Esta pedagogia está contra as escola públicas (Gallo, 1996), acredita na autogestão do ensino – ou seja, o processo educacional deverá ser gerenciado pelos próprios envolvidos – educação gratuita, sem uma hierarquização dos professores e liberdade de organização (Silva, 2004). Isto é, o ensino seria reflexo dos interesses e desejos da própria sociedade (Gallo, 1996).

A autogestão, por sua vez, pressupõe que todos os envolvidos trabalhem ativamente no processo educativo, possibilitando com que todos aprendam (não somente o aluno) – Tragtenberg justifica que o saber e a ignorância não são absolutos, tanto no caso de professores quanto no caso de alunos (Silva, 2004).

Contexto histórico

Ideias anarquistas chegaram ao Brasil durante a primeira República, como crítica à ideologia burguesa e ao capitalismo, influenciando a educação (Aranha, 2006). Desta maneira, criticava a educação convencional, acusando-a de não preparar as pessoas para pensar, mas de transmitir um conhecimento pronto acerca de uma visão de homem e de mundo, formando sujeito com base nas necessidades da sociedade. “A educação tradicional capitalista é, ao mesmo tempo, reflexo e fonte da desigualdade social, disseminando uma visão de mundo que garante a acomodação, e ensinando ricos e pobres a se conformarem com a estrutura social, que deve ser percebida como inevitável e imutável” (Gallo, 1995, p.35).

“Enquanto os socialistas reivindicaram maior empenho do Estado para estender a educação a todos, os anarquistas, conhecidos críticos das instituições, rejeitavam os sistemas públicos por considerá-los ideológicos, divulgadores de preconceitos e comprometidos com os interesses da classe dominante. Atribuíam a cada grupo social a responsabilidade pela organização da educação, ou seja, para eles, a tarefa de educar cabia à comunidade anarquista” (Aranha, 2006, p.301).

Seguindo essas ideias, foram fundadas no país diversas escolas anarquistas, em quase todos os estados. Nelas, havia a co-educação, ou seja, num mesmo ambiente havia tanto meninas quanto meninos – porque consideravam que o convívio de ambos os sexos saudável – e também mesclavam crianças dos variados segmentos sociais – estimulando, assim, a convivência entre eles. “Defendiam a instrução científica e racional, a educação integral, e enfatizavam o ensino laico (…) também procediam à ampla politização do trabalhador” (Aranha, 2006, p.301).

 

Referências bibliográficas:

ARANHA, Maria Lúcia de Arruda. História da educação e da pedagogia: real e Brasil. 3a. ed, São Paulo, Moderna: 2006.

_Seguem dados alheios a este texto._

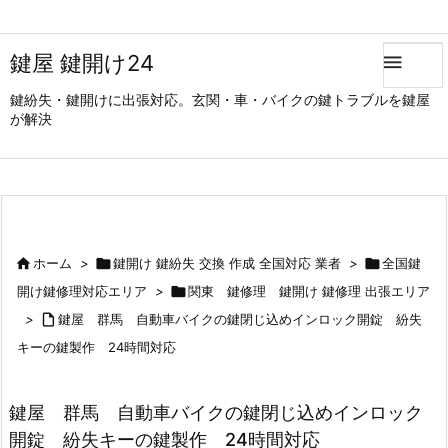
鍵屋 鍵開け24

鍵紛失・鍵開けに出張対応。玄関・車・バイクの鍵トラブルを鍵屋
が解決

ホーム
>

鍵開け 鍵紛失 交換 作成 全国対応 業者
>

全国鍵
開け鍵修理対応エリア
>

関東 鍵修理 鍵開け 鍵修理 出張エリア
>

鍵屋 群馬 自動車バイクの鍵閉じ込めインロック開錠 紛失
キーの鍵製作 24時間対応
鍵屋 群馬 自動車バイクの鍵閉じ込めインロック
開錠 紛失キーの鍵製作 24時間対応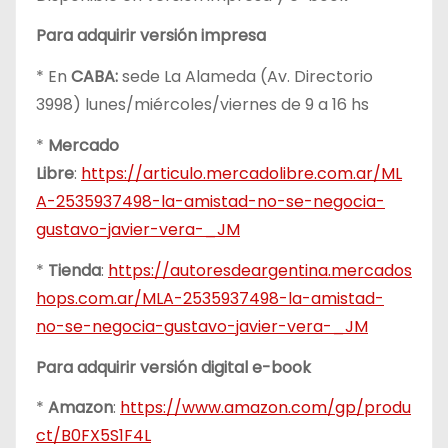
Para adquirir versión impresa
* En
CABA:
sede La Alameda (Av. Directorio
3998) lunes/miércoles/viernes de 9 a 16 hs
*
Mercado
Libre
:
https://articulo.mercadolibre.com.ar/ML
A-2535937498-la-amistad-no-se-negocia-
gustavo-javier-vera-_JM
*
Tienda
:
https://autoresdeargentina.mercados
hops.com.ar/MLA-2535937498-la-amistad-
no-se-negocia-gustavo-javier-vera-_JM
Para adquirir versión digital e-book
*
Amazon
:
https://www.amazon.com/gp/produ
ct/B0FX5S1F4L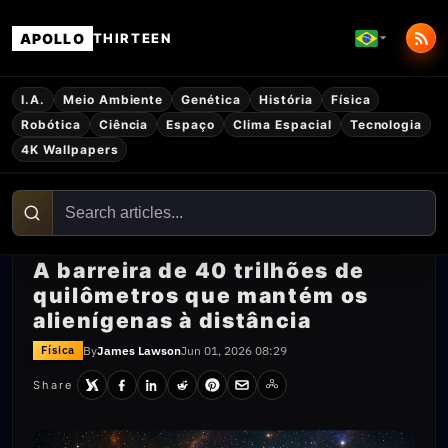
APOLLO
THIRTEEN
I.A.
Meio Ambiente
Genética
História
Física
Robótica
Ciência
Espaço
Clima Espacial
Tecnologia
4K Wallpapers
A barreira de 40 trilhões de
quilômetros que mantém os
alienígenas à distância
By
James Lawson
Jun 01, 2026 08:29
Física
Share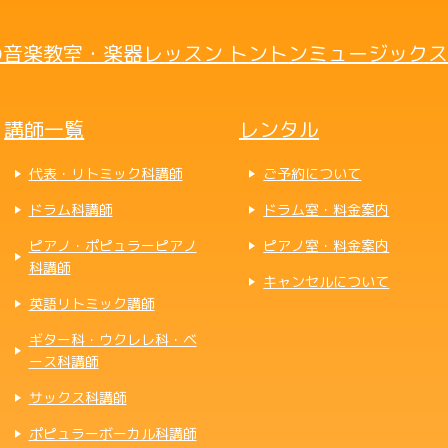
音楽教室・楽器レッスン トントンミュージックス
講師一覧
レンタル
代表・リトミック科講師
ご予約について
ドラム科講師
ドラム室・料金案内
ピアノ・ポピュラーピアノ
ピアノ室・料金案内
科講師
キャンセルについて
英語リトミック講師
ギター科・ウクレレ科・ベ
ース科講師
サックス科講師
ポピュラーボーカル科講師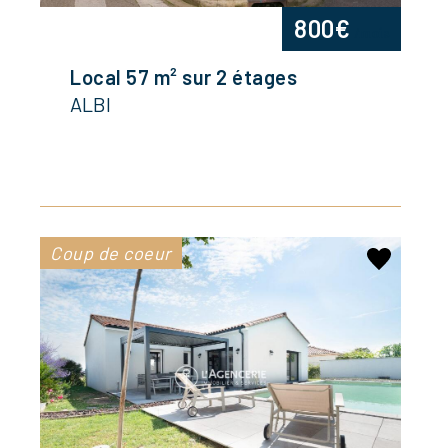
800€
/mois
Local 57 m² sur 2 étages
ALBI
Coup de coeur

GALLO, Sílvio. O Paradigma Anarquista em Educação. In: Nuances, Presidente Prudente: FCT UNESP, n° 2, 1996. Disponível em: http://www.sitinn.hpg.ig.com.br/oparadigmaanarquistaemeducacao.htm. Acesso: 7 ago. 2007.

GALLO, Sílvio. Pedagogia do risco: experiências anarquistas em educação. Campinas: Papirus, 1995.

SILVA, Antonio Ozaí. Maurício Tragtenberg e a pedagogia libertária. (tese de doutorado em educação) São Paulo, USP: 2004.